##### The data

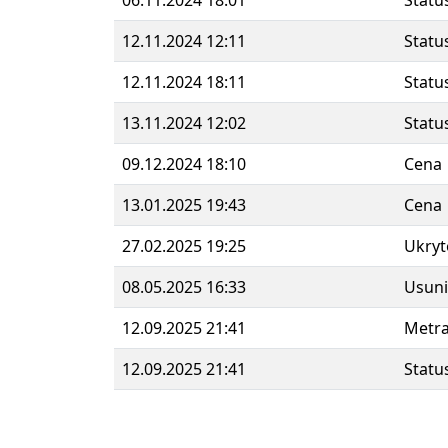
06.11.2024 18:01
Statu
12.11.2024 12:11
Statu
12.11.2024 18:11
Statu
13.11.2024 12:02
Statu
09.12.2024 18:10
Cena
13.01.2025 19:43
Cena
27.02.2025 19:25
Ukryt
08.05.2025 16:33
Usuni
12.09.2025 21:41
Metr
12.09.2025 21:41
Statu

##########

Requirement:
All lines from the one that contains "13.11.2024 12:02" to the last line above must be given again exactly, with both included and nothing added.

Written solution:
13.11.2024 12:02
Statu
09.12.2024 18:10
Cena
13.01.2025 19:43
Cena
27.02.2025 19:25
Ukryt
08.05.2025 16:33
Usuni
12.09.2025 21:41
Metr
12.09.2025 21:41
Statu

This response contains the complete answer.